Back in the day, my father would hook a night crawler mid-point (known today as wacky rigging), lob it out into the drink and let it fall like a feather. Needless to say, he out-fished everyone. Wacky rig a do-nothing-type worm and you’ll get the same results.

I tried something similar just last year, nose-nipping a Custom Jigs & Spins’ Pulse-R Paddletail, with a size-6 octopus-style hook with no additional weight. The results? The ultra-slow fall was too tantalizing for smallmouth to pass up. Cast the same rig on conventional gear and the bait wouldn’t make it three feet past the tip. But with the right fly rod, the offering can be cast 100 feet or more. And the clearer the water, the further your cast needs to be.

Largie Closeup

Surface poppers, fished-on-the-fly, make even average sized bass feel like a diesel on duallies.

Gear head

Today’s fly rods are becoming as technique-specific as standard spinning gear.

Maddin’s into casting shorter sticks as of late, with lengths under 8 feet slowly taking over his arsenal. Because of his fixation with the short rod, I opted to try out St.

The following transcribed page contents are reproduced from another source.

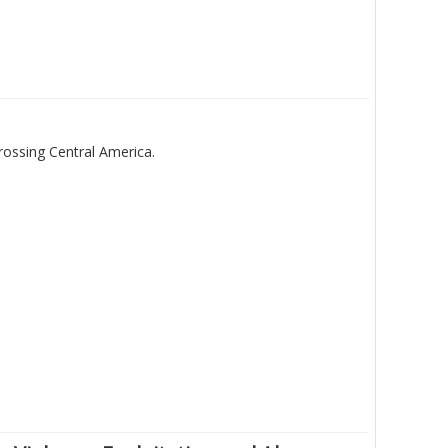
rossing Central America.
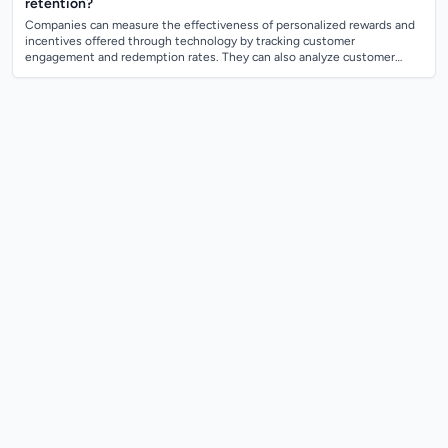
retention?
Companies can measure the effectiveness of personalized rewards and
incentives offered through technology by tracking customer
engagement and redemption rates. They can also analyze customer
feedback and satisfaction lev...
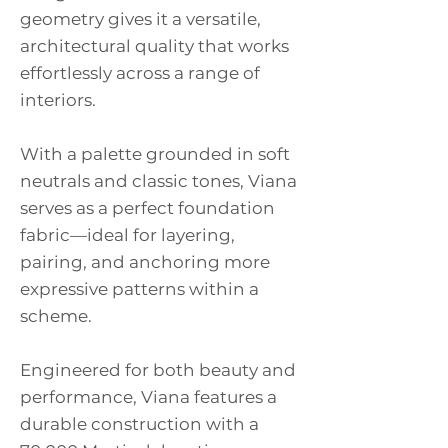
geometry gives it a versatile,
architectural quality that works
effortlessly across a range of
interiors.
With a palette grounded in soft
neutrals and classic tones, Viana
serves as a perfect foundation
fabric—ideal for layering,
pairing, and anchoring more
expressive patterns within a
scheme.
Engineered for both beauty and
performance, Viana features a
durable construction with a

Croix’s new 7-foot 11-inch Mojo Bass Fly; which is within bass tournament regulations, being under 8 feet.

“You can make a more accurate cast with a short rod, which is imperative for catching all species of fish,” says Maddin. “Bass during a cold front, for example, won’t move a mere inch off structure to eat. Your fly needs to be spot on each and every cast.”

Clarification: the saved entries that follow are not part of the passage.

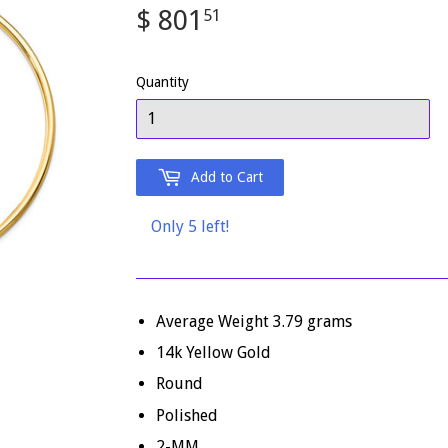
$ 801
$
51
801.51
Quantity
Add to Cart
Only 5 left!
Average Weight
3.79
grams
14k Yellow Gold
Round
Polished
2-MM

As for lines, it’s best to have three reels or a couple extra spools filled with different types. A weight-forward floating line is needed for topwater, an intermediate sinking line for slow falling flies, and sinking line for streamers and the like.

Whip it out

Fly fishing for bass is not the dainty dabbling of tiny flies many think it is. Big streamers fished aggressively will rock a bass angler’s world; topwater is still exhilarating; and the slow-fall will catch fish during the most difficult conditions.

A big one

John Chesney holds the Fresh Water Hall of Fame’s 10-pound-test tippet line-class world-record smallmouth bass, landed while fly fishing a Clouser Diving Minnow in a northern Lower Michigan inland lake.